Scotland Yard is consulted by two insurance companies who, in a little over four years, paid out the sum of £34,000 on three members of the Mackinnon family who died well before their time. The insurances required a medical examination that in each case "disclosed no evidence of any heart infection" and were all classed "as perfectly free from disease of any kind." So, if they were killed, how was it done. More importantly, why? Because the insurance money is a pittance compared to the money Angus left them.

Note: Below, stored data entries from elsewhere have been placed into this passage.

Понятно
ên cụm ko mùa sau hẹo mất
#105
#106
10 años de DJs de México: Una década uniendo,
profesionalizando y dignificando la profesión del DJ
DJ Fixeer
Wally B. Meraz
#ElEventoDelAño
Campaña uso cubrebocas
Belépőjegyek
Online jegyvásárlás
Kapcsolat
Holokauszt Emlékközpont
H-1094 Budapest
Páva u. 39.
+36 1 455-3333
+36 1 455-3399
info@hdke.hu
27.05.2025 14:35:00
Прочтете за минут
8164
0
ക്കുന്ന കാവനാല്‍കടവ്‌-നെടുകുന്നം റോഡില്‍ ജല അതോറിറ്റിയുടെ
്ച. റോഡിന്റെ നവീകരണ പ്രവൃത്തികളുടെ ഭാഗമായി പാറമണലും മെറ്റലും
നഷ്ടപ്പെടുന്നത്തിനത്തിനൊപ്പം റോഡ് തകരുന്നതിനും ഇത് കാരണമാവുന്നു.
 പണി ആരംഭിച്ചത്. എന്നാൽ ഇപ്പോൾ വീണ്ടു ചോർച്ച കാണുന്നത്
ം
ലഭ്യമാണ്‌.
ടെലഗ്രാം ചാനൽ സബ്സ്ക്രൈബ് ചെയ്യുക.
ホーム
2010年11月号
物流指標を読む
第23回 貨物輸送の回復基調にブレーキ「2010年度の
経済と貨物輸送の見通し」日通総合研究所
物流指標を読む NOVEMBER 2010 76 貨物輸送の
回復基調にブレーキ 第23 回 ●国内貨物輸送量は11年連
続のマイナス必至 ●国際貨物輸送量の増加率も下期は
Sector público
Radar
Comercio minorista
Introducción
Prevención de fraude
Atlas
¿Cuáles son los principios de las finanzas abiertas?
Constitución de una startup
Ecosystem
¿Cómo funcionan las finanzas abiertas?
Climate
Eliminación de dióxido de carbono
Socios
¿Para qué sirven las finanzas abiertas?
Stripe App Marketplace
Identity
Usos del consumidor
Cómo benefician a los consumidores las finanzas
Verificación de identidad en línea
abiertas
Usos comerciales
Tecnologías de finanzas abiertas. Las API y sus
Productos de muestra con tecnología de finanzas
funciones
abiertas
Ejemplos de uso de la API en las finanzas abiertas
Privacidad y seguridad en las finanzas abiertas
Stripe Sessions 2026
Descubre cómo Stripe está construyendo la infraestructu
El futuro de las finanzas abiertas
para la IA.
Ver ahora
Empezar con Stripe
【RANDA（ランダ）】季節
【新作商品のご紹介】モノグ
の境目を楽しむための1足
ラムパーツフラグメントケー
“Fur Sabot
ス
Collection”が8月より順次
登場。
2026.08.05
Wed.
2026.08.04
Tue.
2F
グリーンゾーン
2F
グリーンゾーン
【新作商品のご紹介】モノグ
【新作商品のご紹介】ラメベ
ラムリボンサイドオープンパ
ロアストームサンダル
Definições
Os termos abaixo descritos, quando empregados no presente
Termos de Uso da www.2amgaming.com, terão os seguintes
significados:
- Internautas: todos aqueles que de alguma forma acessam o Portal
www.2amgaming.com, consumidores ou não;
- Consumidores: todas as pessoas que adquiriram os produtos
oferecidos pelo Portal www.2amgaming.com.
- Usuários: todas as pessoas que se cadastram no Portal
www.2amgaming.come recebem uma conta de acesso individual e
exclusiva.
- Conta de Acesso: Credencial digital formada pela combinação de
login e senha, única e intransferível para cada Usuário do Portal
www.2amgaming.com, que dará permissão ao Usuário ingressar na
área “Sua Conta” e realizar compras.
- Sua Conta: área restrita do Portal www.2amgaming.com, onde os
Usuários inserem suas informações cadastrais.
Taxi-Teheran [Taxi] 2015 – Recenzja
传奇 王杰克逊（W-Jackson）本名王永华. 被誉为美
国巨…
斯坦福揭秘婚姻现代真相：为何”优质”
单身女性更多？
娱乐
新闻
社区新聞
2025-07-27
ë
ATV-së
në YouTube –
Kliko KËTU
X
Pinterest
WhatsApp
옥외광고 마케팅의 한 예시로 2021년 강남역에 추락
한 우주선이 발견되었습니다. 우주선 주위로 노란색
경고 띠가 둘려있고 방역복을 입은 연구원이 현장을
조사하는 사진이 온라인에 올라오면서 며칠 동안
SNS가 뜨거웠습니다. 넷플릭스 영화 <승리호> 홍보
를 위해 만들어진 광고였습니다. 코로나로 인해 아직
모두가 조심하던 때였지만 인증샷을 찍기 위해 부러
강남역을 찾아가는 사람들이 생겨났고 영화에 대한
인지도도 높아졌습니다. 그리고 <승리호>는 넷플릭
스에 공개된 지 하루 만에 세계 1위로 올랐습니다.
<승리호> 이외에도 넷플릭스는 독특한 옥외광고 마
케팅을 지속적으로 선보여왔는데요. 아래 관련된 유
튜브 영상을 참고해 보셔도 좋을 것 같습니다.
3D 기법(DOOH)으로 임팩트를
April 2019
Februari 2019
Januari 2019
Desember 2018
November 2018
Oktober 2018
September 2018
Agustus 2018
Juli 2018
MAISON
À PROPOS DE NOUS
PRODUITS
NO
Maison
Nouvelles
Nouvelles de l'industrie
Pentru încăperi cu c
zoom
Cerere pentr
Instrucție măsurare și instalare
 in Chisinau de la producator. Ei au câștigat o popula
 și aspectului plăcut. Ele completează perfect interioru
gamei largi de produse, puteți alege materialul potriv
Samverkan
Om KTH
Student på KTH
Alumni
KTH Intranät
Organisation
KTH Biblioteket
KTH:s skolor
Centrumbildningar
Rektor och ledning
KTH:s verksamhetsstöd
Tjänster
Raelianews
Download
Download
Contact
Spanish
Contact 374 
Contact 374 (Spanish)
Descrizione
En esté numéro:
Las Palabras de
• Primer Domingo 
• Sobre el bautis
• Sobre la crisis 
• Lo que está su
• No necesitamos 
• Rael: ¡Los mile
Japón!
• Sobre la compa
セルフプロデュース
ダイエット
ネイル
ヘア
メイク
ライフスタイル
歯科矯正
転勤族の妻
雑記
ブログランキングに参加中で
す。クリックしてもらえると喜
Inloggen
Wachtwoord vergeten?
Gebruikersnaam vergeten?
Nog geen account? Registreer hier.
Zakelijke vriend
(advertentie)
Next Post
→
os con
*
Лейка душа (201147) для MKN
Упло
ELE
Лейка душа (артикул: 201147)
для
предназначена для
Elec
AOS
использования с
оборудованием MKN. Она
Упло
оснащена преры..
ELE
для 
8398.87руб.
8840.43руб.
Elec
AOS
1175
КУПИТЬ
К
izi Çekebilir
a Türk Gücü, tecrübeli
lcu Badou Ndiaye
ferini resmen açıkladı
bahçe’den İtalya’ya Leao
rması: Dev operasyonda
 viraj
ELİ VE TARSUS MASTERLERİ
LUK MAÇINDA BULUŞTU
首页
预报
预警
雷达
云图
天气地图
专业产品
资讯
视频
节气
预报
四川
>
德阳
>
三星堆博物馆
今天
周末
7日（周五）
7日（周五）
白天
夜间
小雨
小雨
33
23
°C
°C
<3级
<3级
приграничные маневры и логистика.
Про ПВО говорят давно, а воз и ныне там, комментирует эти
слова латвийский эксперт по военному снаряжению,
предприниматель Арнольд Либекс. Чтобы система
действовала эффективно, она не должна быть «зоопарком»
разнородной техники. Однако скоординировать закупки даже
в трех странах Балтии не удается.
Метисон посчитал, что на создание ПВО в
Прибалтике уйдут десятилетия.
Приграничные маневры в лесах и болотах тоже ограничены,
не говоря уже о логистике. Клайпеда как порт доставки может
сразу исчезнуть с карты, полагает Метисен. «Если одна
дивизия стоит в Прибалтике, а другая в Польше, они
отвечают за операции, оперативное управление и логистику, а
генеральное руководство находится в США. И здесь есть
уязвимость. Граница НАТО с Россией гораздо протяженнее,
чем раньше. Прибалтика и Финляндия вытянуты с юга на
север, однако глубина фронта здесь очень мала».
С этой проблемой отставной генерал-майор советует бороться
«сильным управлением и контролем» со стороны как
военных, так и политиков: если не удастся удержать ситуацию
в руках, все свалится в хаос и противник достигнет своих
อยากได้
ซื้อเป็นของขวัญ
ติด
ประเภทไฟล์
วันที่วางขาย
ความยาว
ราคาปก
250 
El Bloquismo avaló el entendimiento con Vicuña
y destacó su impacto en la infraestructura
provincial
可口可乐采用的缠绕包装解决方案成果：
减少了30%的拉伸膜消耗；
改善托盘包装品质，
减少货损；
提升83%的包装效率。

Dr. Manson returns to Menton to assist the local police in clearing up the matter, but the black château now resembles the deserted Mary Celeste and, instead of working as a scientific detective, he now has to act more as a woolgathering, intuitionist sleuth and historian – picking clues from what was left behind and talking with people who knew the family. Biological and chemical science, as well as the exhumations and autopsies, yield the most important pieces of the puzzle, but the interpretation of some good, old-fashioned and bizarre clues were one of the two highlights of the plot. Such as the marzipan cake, a sun lounge and the key importance of Lilleth's borderline impossible murder. Second highlight of the plot was an impressive juggling act with identities that would have made Brian Flynn jealous.

What also should be noted that, unlike in the previous novels, Dr. Manson has a minor and personal plot-thread, which nets him a fiance, but it barely intrudes on the plot. Alice even hands him an important clue that helped settle the case. I think the Radfords had begun to take notice of the changes in the genre (Death and the Professor, 1961) and decided to give a personal dimension to the otherwise purely professional character of Dr. Manson, which is likely also the reason why they gave him “a new experience” of being “told that he was wrong in an analysis.” The times were a-changing in 1960.

But in every other way, Death at the Château Noir is an undiluted, Golden Age detective novel with a solid plot, bizarre clues and an ingenious method to dispatch an entire family, but the imaginative premise, investigation and storytelling elevated a good plot to excellent. A great how-was-it-done that's no doubt one of the candidates to be reprinted by DSP.